The retired baggage handler at Manchester Airport said: "I have tried it. I failed it and I can't go through anything like this again."

Credit: MEN Media

Mansfield said medics told him and his wife, who had a cancerous kidney removed in 2004, that she had two years at most to live.

He said: "When we got home that night we were in bed and Dyanne said to me, 'when it gets too bad, don't leave me to go into hospital'. She said, 'I can't stand it. Please do something about it, kill me'.

"I said I can't live without you and we made a pact that I would do the killing. It was bizarre how we were talking."

He said his wife's last few months were "torturous" as her weight was "dropping off" and she had difficulty in swallowing food.

Mansfield told detectives: "A stronger woman you would not wish to meet but she said, 'I have had enough, I'm at the end of my rope, I can't take it any more'.

"We knew the end was coming." She said, 'I can't go to hospital, I can't just wither away on tubes'. It was something she feared and it was breaking my heart."

On the night of the killing he said to his wife: "It's going to be the most difficult thing I could ever think of. I love you so much."

He passed out and woke up several times in the garden after repeated attempts to take his own life, he said, before he summoned up the strength to reach the house and search for tablets.

He said: "It was about 8.30am and the floor was covered in blood and how am I still alive? How can this be? It's not fair."

Mansfield said he worried that his sister and brother-in-law would visit the house eventually after not hearing from the couple.

He said: "I thought if they came round and found me like this... I couldn't have that."

Opening the case, Prosecutor David Temkin QC, earlier told the court: "The defendant does not dispute that he killed his wif. Nor does he dispute that he cut her throat intending to kill her.

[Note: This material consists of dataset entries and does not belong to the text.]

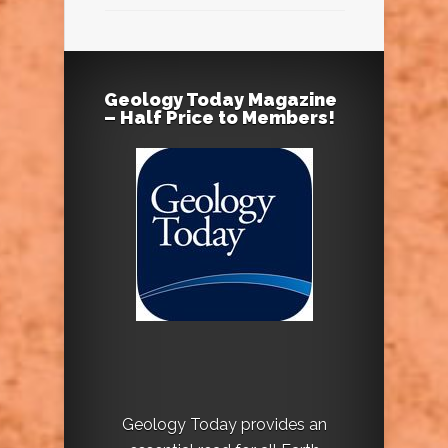
Geology Today Magazine
– Half Price to Members!
Geology Today provides an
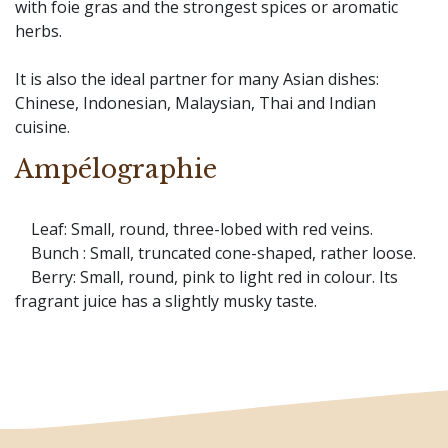
with foie gras and the strongest spices or aromatic
herbs.
It is also the ideal partner for many Asian dishes:
Chinese, Indonesian, Malaysian, Thai and Indian
cuisine.
Ampélographie
Leaf: Small, round, three-lobed with red veins.
Bunch : Small, truncated cone-shaped, rather loose.
Berry: Small, round, pink to light red in colour. Its
fragrant juice has a slightly musky taste.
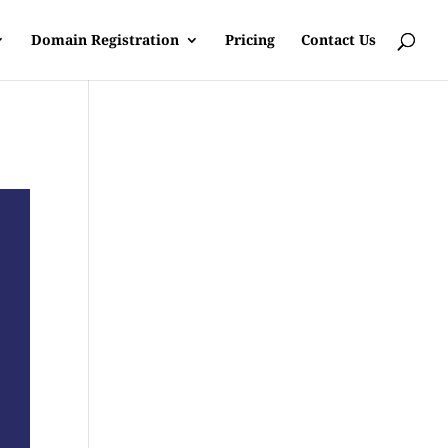
Domain Registration
Pricing
Contact Us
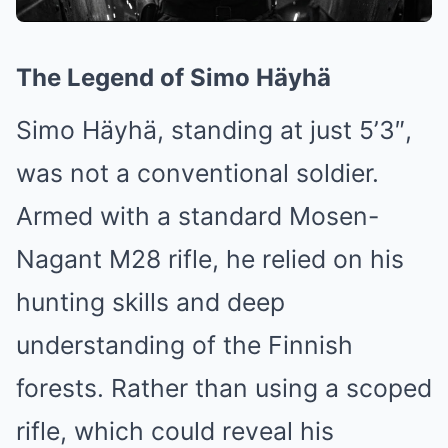
The Legend of Simo Häyhä
Simo Häyhä, standing at just 5’3″,
was not a conventional soldier.
Armed with a standard Mosen-
Nagant M28 rifle, he relied on his
hunting skills and deep
understanding of the Finnish
forests. Rather than using a scoped
rifle, which could reveal his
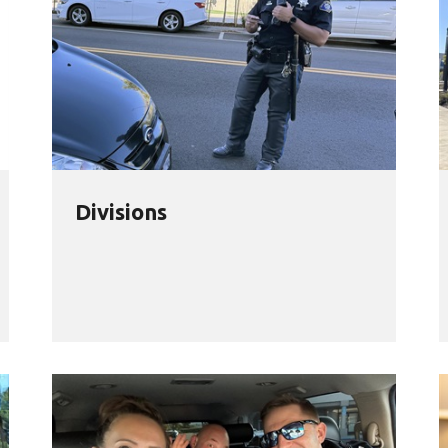
Divisions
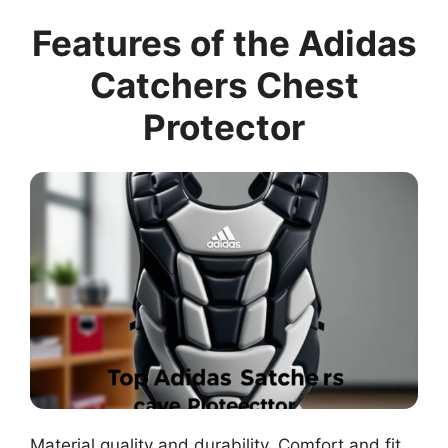
Features of the Adidas
Catchers Chest
Protector
Material quality and durability. Comfort and fit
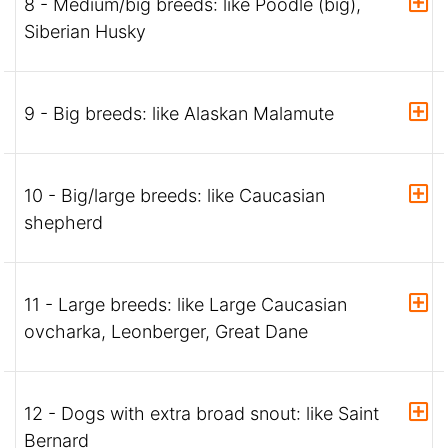
8 - Medium/big breeds: like Poodle (big),
Siberian Husky
9 - Big breeds: like Alaskan Malamute
10 - Big/large breeds: like Caucasian
shepherd
11 - Large breeds: like Large Caucasian
ovcharka, Leonberger, Great Dane
12 - Dogs with extra broad snout: like Saint
Bernard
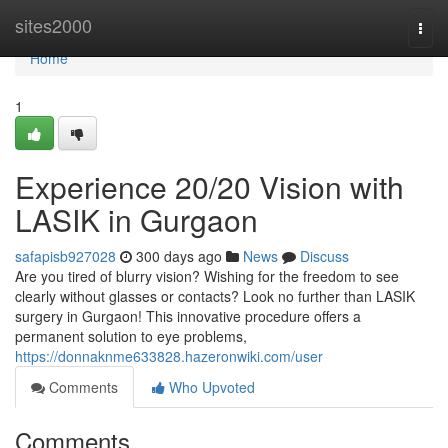
Home
sites2000
Togg
navi
Home
1
Experience 20/20 Vision with
LASIK in Gurgaon
safapisb927028
300 days ago
News
Discuss
Are you tired of blurry vision? Wishing for the freedom to see
clearly without glasses or contacts? Look no further than LASIK
surgery in Gurgaon! This innovative procedure offers a
permanent solution to eye problems,
https://donnaknme633828.hazeronwiki.com/user
Comments
Who Upvoted
Comments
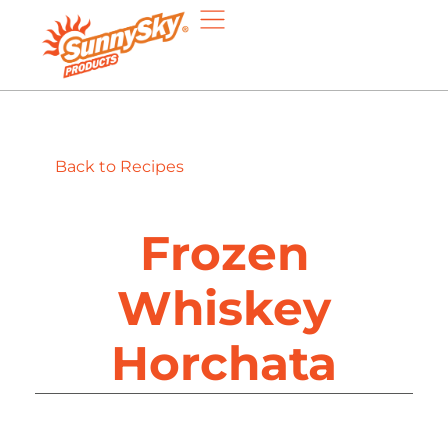
Back to Recipes
Frozen
Whiskey
Horchata​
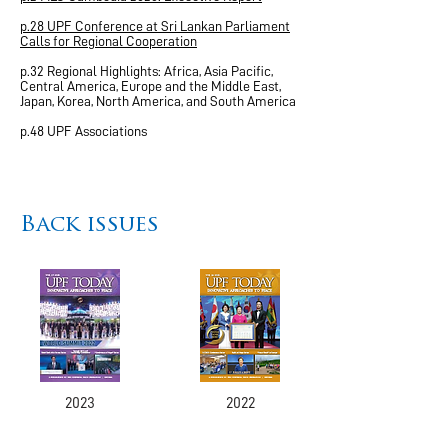
p.28 UPF Conference at Sri Lankan Parliament
Calls for Regional Cooperation
p.32 Regional Highlights: Africa, Asia Pacific,
Central America, Europe and the Middle East,
Japan, Korea, North America, and South America
p.48 UPF Associations
Back issues
2023
2022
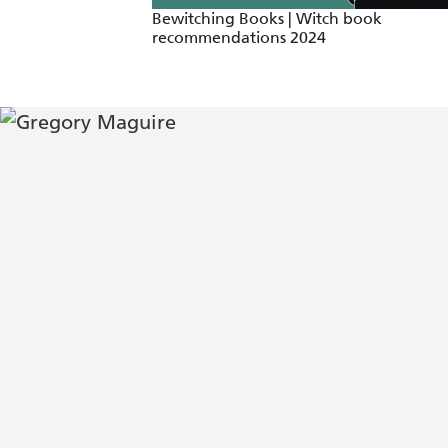
Bewitching Books | Witch book
recommendations 2024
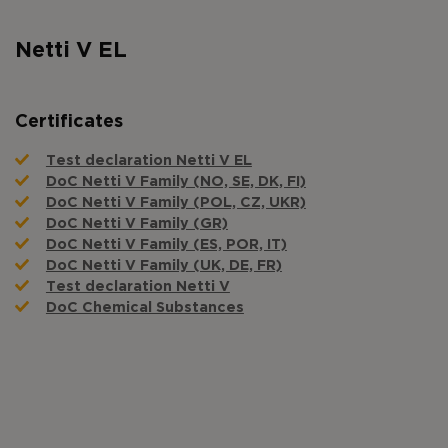
Netti V EL
Certificates
Test declaration Netti V EL
DoC Netti V Family (NO, SE, DK, FI)
DoC Netti V Family (POL, CZ, UKR)
DoC Netti V Family (GR)
DoC Netti V Family (ES, POR, IT)
DoC Netti V Family (UK, DE, FR)
Test declaration Netti V
DoC Chemical Substances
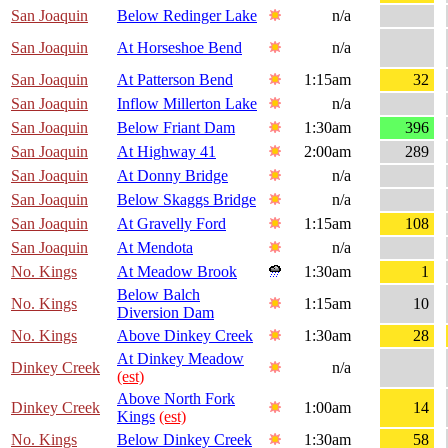
San Joaquin
Below Redinger Lake
n/a
San Joaquin
At Horseshoe Bend
n/a
San Joaquin
At Patterson Bend
1:15am
32
San Joaquin
Inflow Millerton Lake
n/a
San Joaquin
Below Friant Dam
1:30am
396
San Joaquin
At Highway 41
2:00am
289
San Joaquin
At Donny Bridge
n/a
San Joaquin
Below Skaggs Bridge
n/a
San Joaquin
At Gravelly Ford
1:15am
108
San Joaquin
At Mendota
n/a
No. Kings
At Meadow Brook
1:30am
1
Below Balch
No. Kings
1:15am
10
Diversion Dam
No. Kings
Above Dinkey Creek
1:30am
28
At Dinkey Meadow
Dinkey Creek
n/a
(est)
Above North Fork
Dinkey Creek
1:00am
14
Kings
(est)
No. Kings
Below Dinkey Creek
1:30am
58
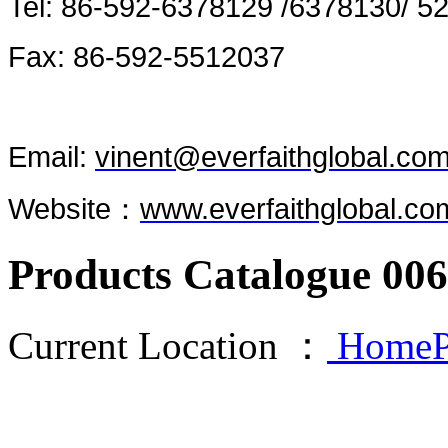
Tel: 86-592-6378129 /6378130/ 5
Fax: 86-592-5512037
Email:
vinent@everfaithglobal.co
Website：
www.everfaithglobal.co
Products Catalogue 006
Current Location ：
HomeP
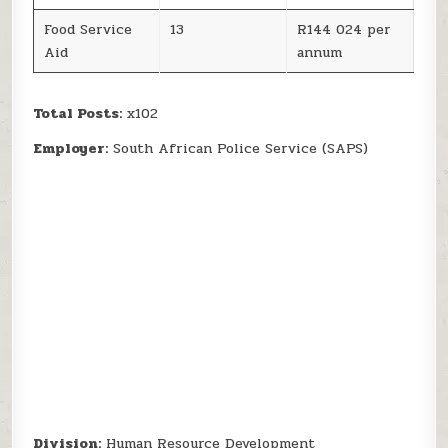
Food Service
13
R144 024 per
Aid
annum
Total Posts:
x102
Employer:
South African Police Service (SAPS)
Division:
Human Resource Development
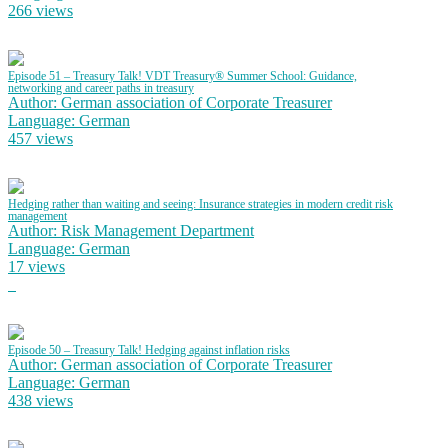
266 views
Episode 51 – Treasury Talk! VDT Treasury® Summer School: Guidance,
networking and career paths in treasury
Author: German association of Corporate Treasurer
Language: German
457 views
Hedging rather than waiting and seeing: Insurance strategies in modern credit risk
management
Author: Risk Management Department
Language: German
17 views
Episode 50 – Treasury Talk! Hedging against inflation risks
Author: German association of Corporate Treasurer
Language: German
438 views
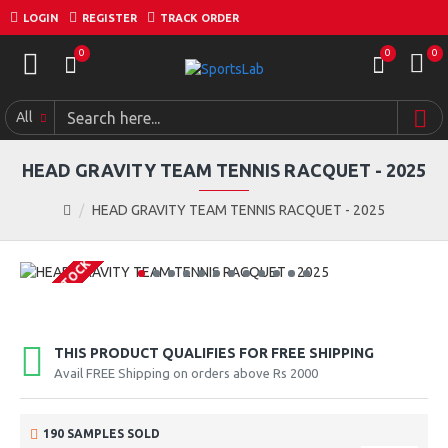
LOGIN
REGISTER
TRACK ORDER
0
0
0
All
HEAD GRAVITY TEAM TENNIS RACQUET - 2025
HEAD GRAVITY TEAM TENNIS RACQUET - 2025
OUT OF STOCK
THIS PRODUCT QUALIFIES FOR FREE SHIPPING
Avail FREE Shipping on orders above Rs 2000
190 SAMPLES SOLD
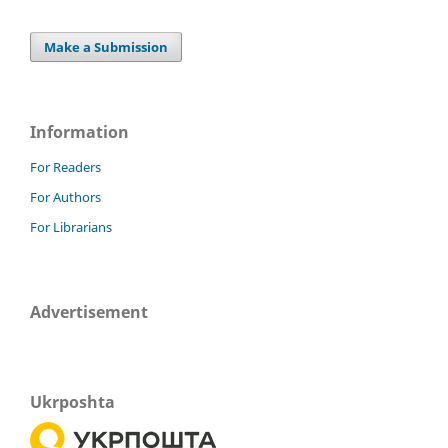
Make a Submission
Information
For Readers
For Authors
For Librarians
Advertisement
Ukrposhta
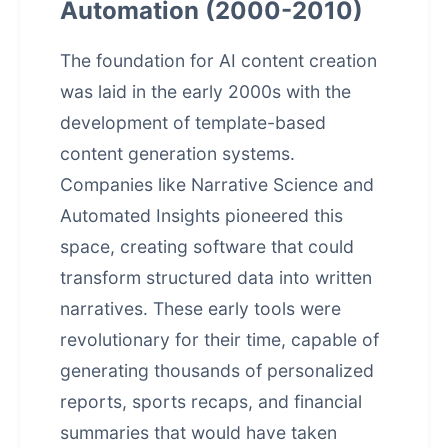
Automation (2000-2010)
The foundation for AI content creation
was laid in the early 2000s with the
development of template-based
content generation systems.
Companies like Narrative Science and
Automated Insights pioneered this
space, creating software that could
transform structured data into written
narratives. These early tools were
revolutionary for their time, capable of
generating thousands of personalized
reports, sports recaps, and financial
summaries that would have taken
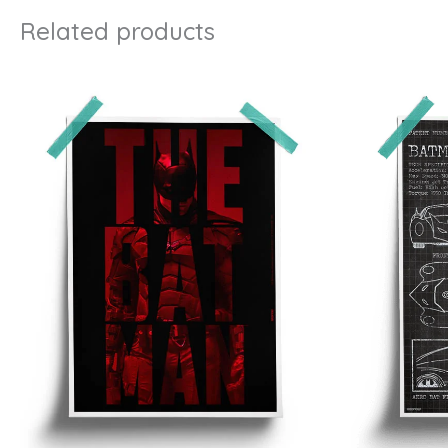
Related products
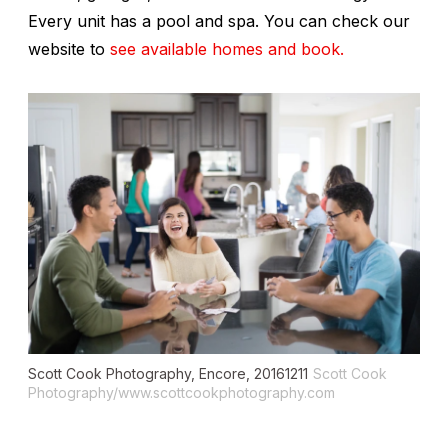
Every unit has a pool and spa. You can check our
website to
see available homes and book.
Scott Cook Photography, Encore, 20161211
Scott Cook
Photography/www.scottcookphotography.com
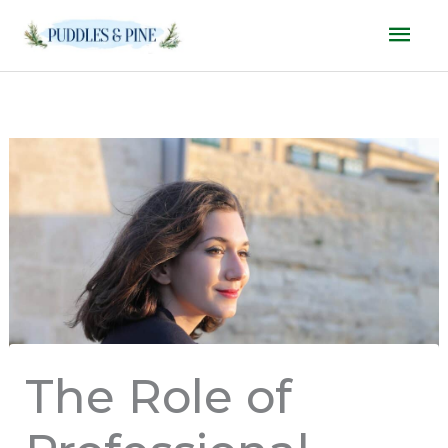
Skip
Mai
to
Men
content
The Role of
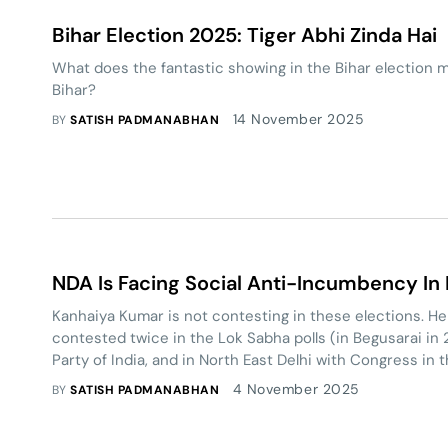
Bihar Election 2025: Tiger Abhi Zinda Hai
What does the fantastic showing in the Bihar election m
Bihar?
14 November 2025
BY
SATISH PADMANABHAN
NDA Is Facing Social Anti-Incumbency In
Kanhaiya Kumar is not contesting in these elections. He
contested twice in the Lok Sabha polls (in Begusarai i
Party of India, and in North East Delhi with Congress in 
losing both times). He would like local leaders from the 
4 November 2025
BY
SATISH PADMANABHAN
Assembly polls.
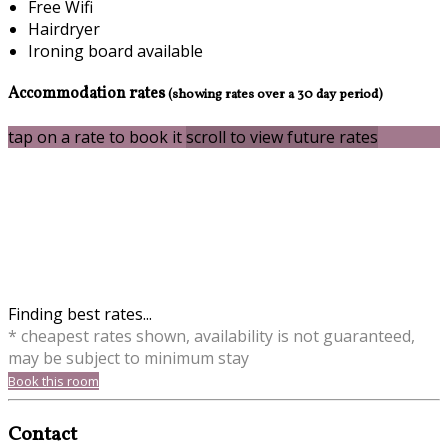
Free Wifi
Hairdryer
Ironing board available
Accommodation rates
(showing rates over a 30 day period)
tap on a rate to book it
scroll to view future rates
Finding best rates...
* cheapest rates shown, availability is not guaranteed,
may be subject to minimum stay
Book this room
Contact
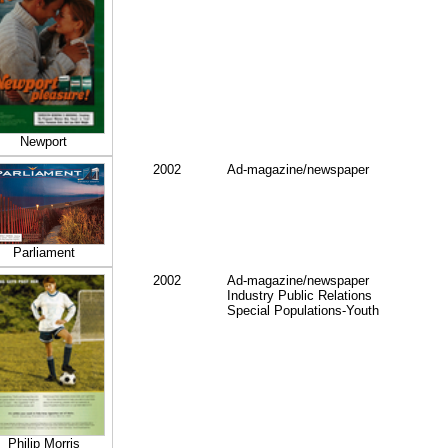
Newport
2002
Ad-magazine/newspaper
Parliament
2002
Ad-magazine/newspaper
Industry Public Relations
Special Populations-Youth
Philip Morris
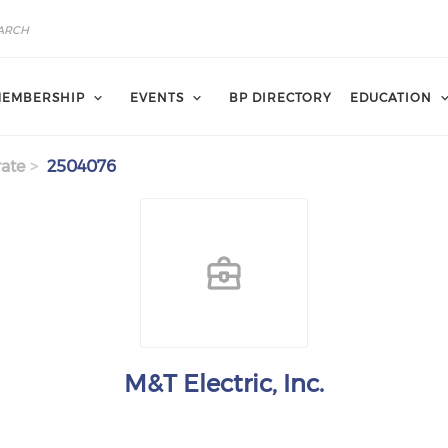
EMBERSHIP
EVENTS
BP DIRECTORY
EDUCATION
ate
2504076
M&T Electric, Inc.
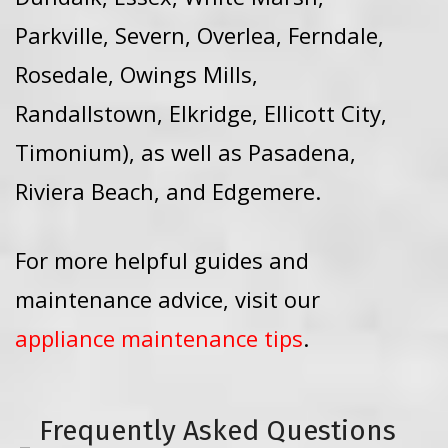
Parkville, Severn, Overlea, Ferndale,
Rosedale, Owings Mills,
Randallstown, Elkridge, Ellicott City,
Timonium), as well as Pasadena,
Riviera Beach, and Edgemere.
For more helpful guides and
maintenance advice, visit our
appliance maintenance tips
.
Frequently Asked Questions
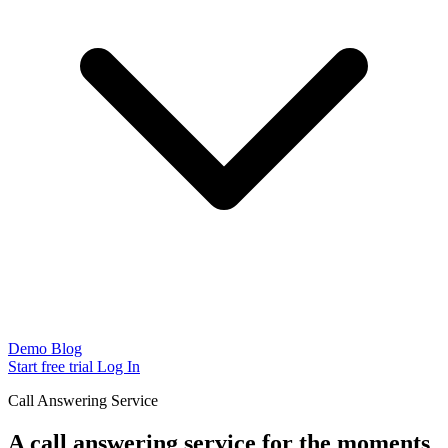
Demo
Blog
Start free trial
Log In
Call Answering Service
A call answering service for the moments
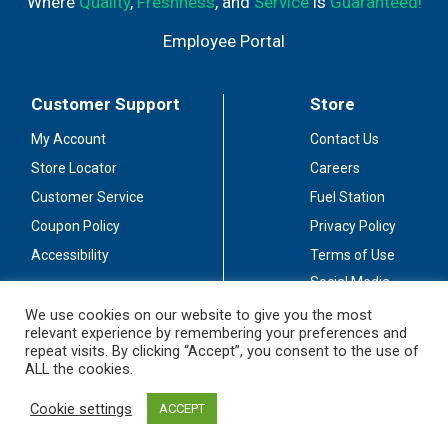
Where
Quality
,
Freshness
, and
Service
is
Guaranteed!
Employee Portal
Customer Support
Store
My Account
Contact Us
Store Locator
Careers
Customer Service
Fuel Station
Coupon Policy
Privacy Policy
Accessibility
Terms of Use
Social Media
Guidelines
We use cookies on our website to give you the most
relevant experience by remembering your preferences and
Stay Connected
repeat visits. By clicking “Accept”, you consent to the use of
ALL the cookies.
Cookie settings
ACCEPT
© 2026 Sullivan's Foods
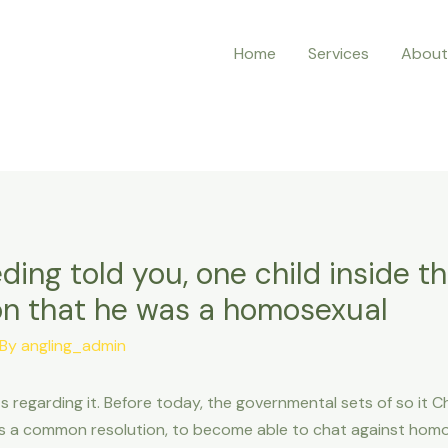
Home
Services
About
ng told you, one child inside t
n that he was a homosexual
 By
angling_admin
s regarding it. Before today, the governmental sets of so it 
s a common resolution, to become able to chat against homo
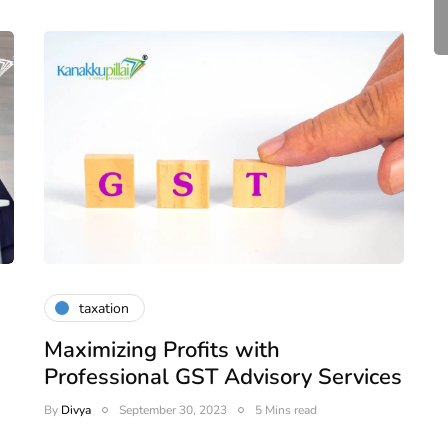
April 20, 2026
4 Mins read
taxation
Maximizing Profits with
Professional GST Advisory Services
By
Divya
September 30, 2023
5 Mins read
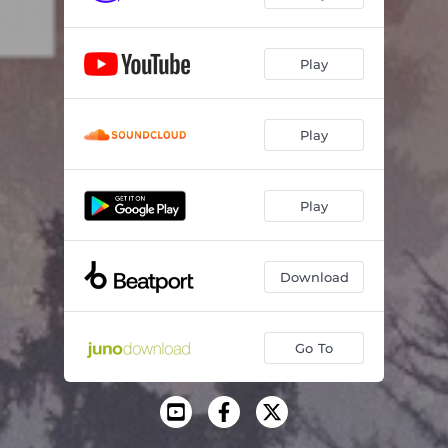
Play
Play
Play
Download
Go To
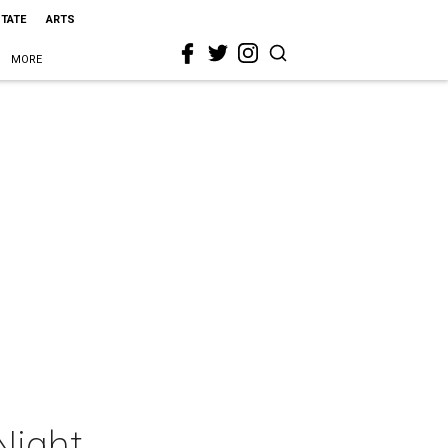
STATE
ARTS
MORE
Night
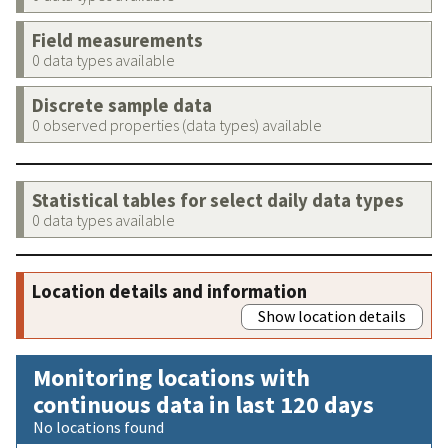
Field measurements
0 data types available
Discrete sample data
0 observed properties (data types) available
Statistical tables for select daily data types
0 data types available
Location details and information
Show location details
Monitoring locations with
continuous data in last 120 days
No locations found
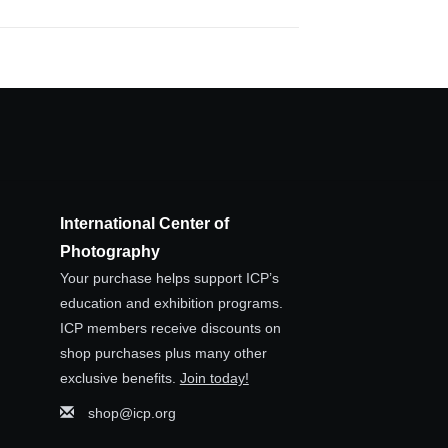
International Center of
Photography
Your purchase helps support ICP’s
education and exhibition programs.
ICP members receive discounts on
shop purchases plus many other
exclusive benefits.
Join today!
shop@icp.org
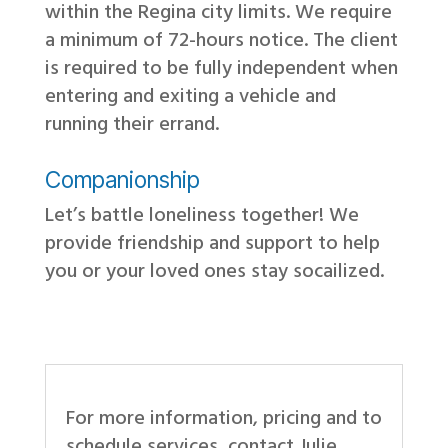
within the Regina city limits. We require
a minimum of 72-hours notice. The client
is required to be fully independent when
entering and exiting a vehicle and
running their errand.
Companionship
Let’s battle loneliness together! We
provide friendship and support to help
you or your loved ones stay socailized.
For more information, pricing and to
schedule services, contact Julie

"This short trial will concern the question of why the defendant killed his wife. The defendant maintains that his reason for killing her provides him with a defence."

For Mansfield to be cleared of murder, the jury need to be satisfie,d on the balance of probabilities, that a genuine suicide pact existed.

Mansfield has also pleaded not guilty to an alternative count of manslaughter because he maintains "his actions were lovingly undertaken through duress of circumstances or necessity for the purpose of avoiding any further severe pain and suffering".

Mansfield denies murder and manslaughter, and the trial continues.